Я рос доверчивым младенцем, пока однажды, в годовалом, наверное, возрасте, не дотронулся до цветка и заревел от боли и обиды — оса вонзила в мою ладонь свое безжалостное жало (прошу прощения за каламбур). Характер с тех пор испортился, стал врединой и даже говорить упрямо отказывался лет до трех — водили к врачу, подозревая, что глухонем. Зато писать начал рано — до того, как стал читать. «Мальчик хотел быть, как все» — первая фраза моей мемуарной повести, сочиненной в восьмилетнем возрасте.

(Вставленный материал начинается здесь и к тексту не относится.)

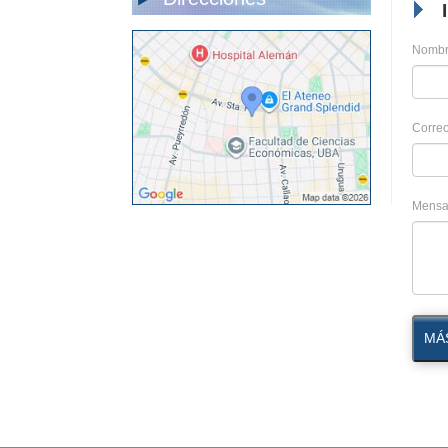
Nombr
Correo
Mensa
MÁ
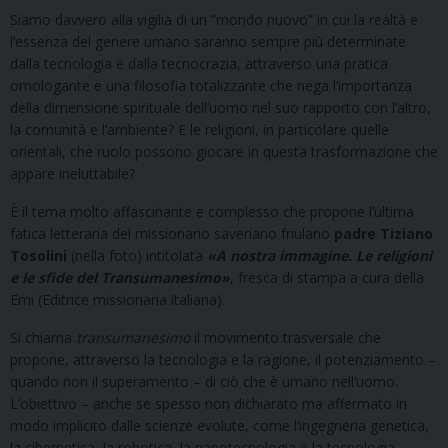
Siamo davvero alla vigilia di un “mondo nuovo” in cui la realtà e
l’essenza del genere umano saranno sempre più determinate
dalla tecnologia e dalla tecnocrazia, attraverso una pratica
omologante e una filosofia totalizzante che nega l’importanza
della dimensione spirituale dell’uomo nel suo rapporto con l’altro,
la comunità e l’ambiente? E le religioni, in particolare quelle
orientali, che ruolo possono giocare in questa trasformazione che
appare ineluttabile?
È il tema molto affascinante e complesso che propone l’ultima
fatica letteraria del missionario saveriano friulano
padre Tiziano
Tosolini
(nella foto) intitolata
«A nostra immagine. Le religioni
e le sfide del Transumanesimo»
, fresca di stampa a cura della
Emi (Editrice missionaria italiana).
Si chiama
transumanesimo
il movimento trasversale che
propone, attraverso la tecnologia e la ragione, il potenziamento –
quando non il superamento – di ciò che è umano nell’uomo.
L’obiettivo – anche se spesso non dichiarato ma affermato in
modo implicito dalle scienze evolute, come l’ingegneria genetica,
la cibernetica, la robotica, la nanotecnologia e la tecnologia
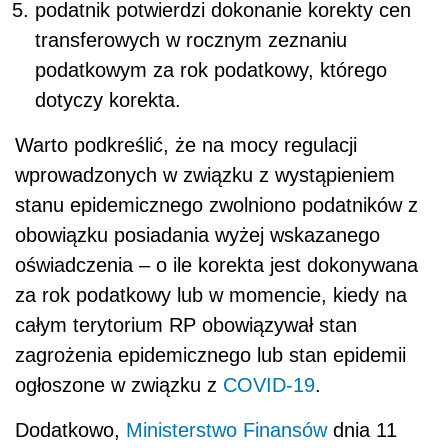
podatnik potwierdzi dokonanie korekty cen
transferowych w rocznym zeznaniu
podatkowym za rok podatkowy, którego
dotyczy korekta.
Warto podkreślić, że na mocy regulacji
wprowadzonych w związku z wystąpieniem
stanu epidemicznego zwolniono podatników z
obowiązku posiadania wyżej wskazanego
oświadczenia – o ile korekta jest dokonywana
za rok podatkowy lub w momencie, kiedy na
całym terytorium RP obowiązywał stan
zagrożenia epidemicznego lub stan epidemii
ogłoszone w związku z
COVID-19
.
Dodatkowo,
Ministerstwo Finansów
dnia 11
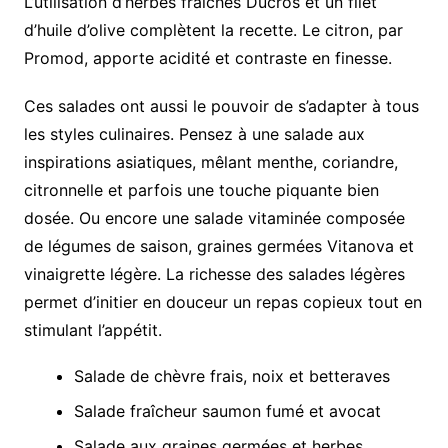
L’utilisation d’herbes fraîches Ducros et un filet
d’huile d’olive complètent la recette. Le citron, par
Promod, apporte acidité et contraste en finesse.
Ces salades ont aussi le pouvoir de s’adapter à tous
les styles culinaires. Pensez à une salade aux
inspirations asiatiques, mêlant menthe, coriandre,
citronnelle et parfois une touche piquante bien
dosée. Ou encore une salade vitaminée composée
de légumes de saison, graines germées Vitanova et
vinaigrette légère. La richesse des salades légères
permet d’initier en douceur un repas copieux tout en
stimulant l’appétit.
Salade de chèvre frais, noix et betteraves
Salade fraîcheur saumon fumé et avocat
Salade aux graines germées et herbes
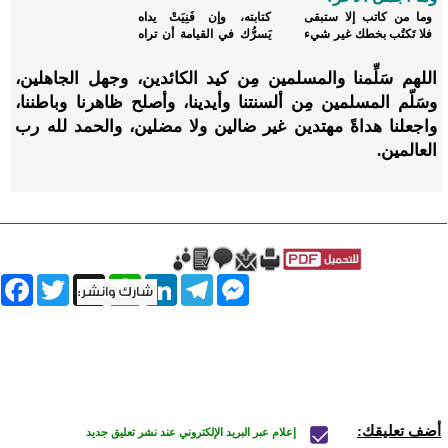
وما من كاتب إلا ستبقى
كتابته، وإن فَنِيَتْ يداه
فلا تَكتُب بخطك غير شيء
يَسرُّك في القيامة أن تراه
اللهم سَلِّمنا والمسلمين مِن كيد الكائدين، وجهل الجاهلين،
وسَلّم المسلمين مِن ألسنتنا وأيدينا، وأصلح ظاهرنا وباطننا،
واجعلنا هداةً مهتدين غير ضالين ولا مضلين، والحمد لله رب
العالمين.
book
Twitter
WhatsApp
X
LinkedIn
Telegram
Messenger
أضف تعليقك:
إعلام عبر البريد الإلكتروني عند نشر تعليق جديد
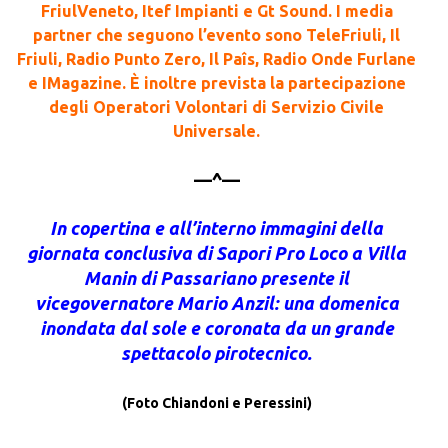
FriulVeneto, Itef Impianti e Gt Sound. I media
partner che seguono l’evento sono TeleFriuli, Il
Friuli, Radio Punto Zero, Il Paîs, Radio Onde Furlane
e IMagazine. È inoltre prevista la partecipazione
degli Operatori Volontari di Servizio Civile
Universale.
—^—
In copertina e all’interno immagini della
giornata conclusiva di Sapori Pro Loco a Villa
Manin di Passariano presente il
vicegovernatore Mario Anzil: una domenica
inondata dal sole e coronata da un grande
spettacolo pirotecnico.
(Foto Chiandoni e Peressini)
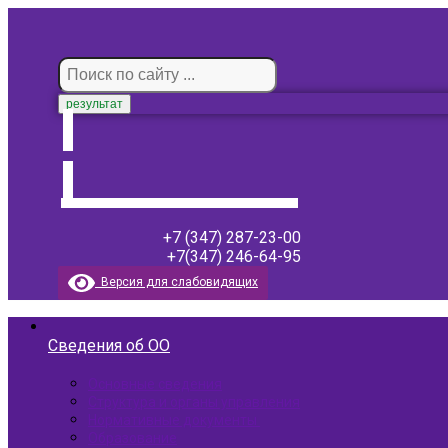
результат
+7 (347) 287-23-00
+7(347) 246-64-95
Версия для слабовидящих
Сведения об ОО
Основные сведения
Структура и органы управления
Нормативные документы ​
Образование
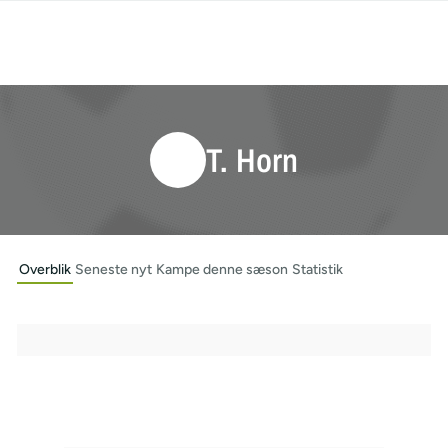
T. Horn
Overblik
Seneste nyt
Kampe denne sæson
Statistik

Теперь вот пишу урывками «Записки скорпиона» — роман с памятью, который, дай Бог, закончить. Каждую книгу пишу, как последнюю.

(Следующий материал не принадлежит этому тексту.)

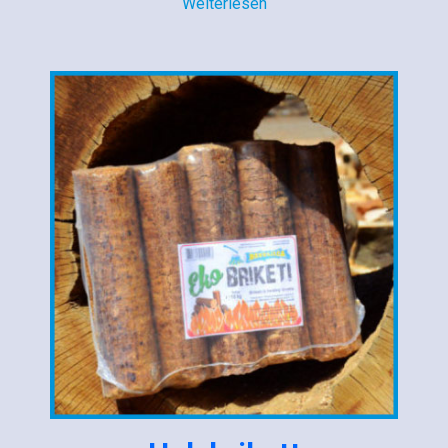
Weiterlesen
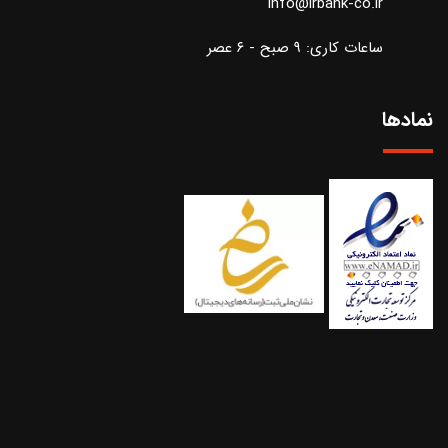
info@irbank-co.ir
ساعات کاری: ۹ صبح - ۶ عصر
نمادها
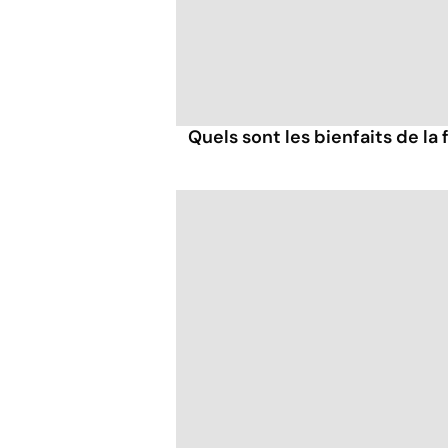
Quels sont les bienfaits de la 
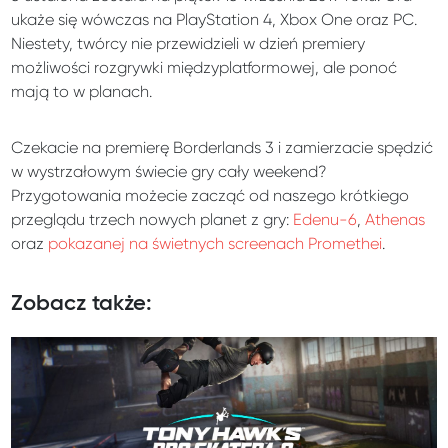
ukaże się wówczas na PlayStation 4, Xbox One oraz PC.
Niestety, twórcy nie przewidzieli w dzień premiery
możliwości rozgrywki międzyplatformowej, ale ponoć
mają to w planach.
Czekacie na premierę Borderlands 3 i zamierzacie spędzić
w wystrzałowym świecie gry cały weekend?
Przygotowania możecie zacząć od naszego krótkiego
przeglądu trzech nowych planet z gry:
Edenu-6
,
Athenas
oraz
pokazanej na świetnych screenach Promethei
.
Zobacz także:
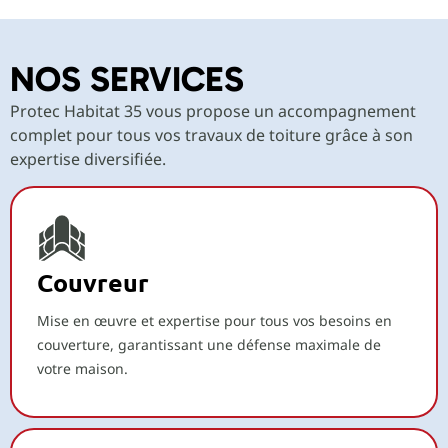
NOS SERVICES
Protec Habitat 35 vous propose un accompagnement
complet pour tous vos travaux de toiture grâce à son
expertise diversifiée.
Couvreur
Mise en œuvre et expertise pour tous vos besoins en
couverture, garantissant une défense maximale de
votre maison.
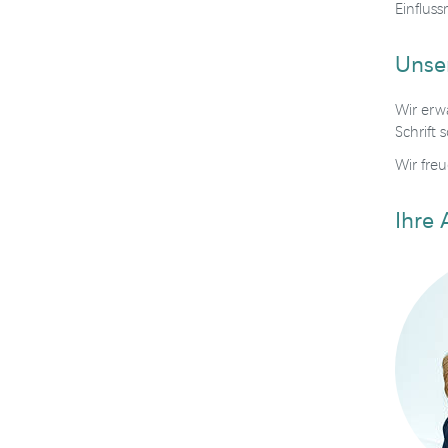
Einflus
Unse
Wir erw
Schrift 
Wir fre
Ihre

В целом родителям на меня все-таки повезло: когда умерла моя старшая сестра, которую я доводил своей зловредностью, остался единственный ребенок. Минуло еще полвека — давным-давно ушла молодость, куда — неизвестно, а сейчас уже и старость подваливает. Хоть и преотвратнейшая штуковина, но иного способа жить долго, увы, нет. Мне возразят, что пятьдесят пять, да еще при современной медицине и фармацевтике — не старость, лет через двадцать я буду ностальгировать по этим своим пятидесяти пяти. Позвольте остаться при своем мнении. Да и сомневаюсь, что доживу до семидесяти пяти: волю к жизни всю израсходовал в эмбриональном состоянии. Малочисленное мое поколение сходит со сцены, едва успеваю вычеркивать знакомых из телефонной книжки. «Как долго я живу», — все чаще думаю, провожая дорогих покойников. Боюсь, долгожителей среди нас не будет.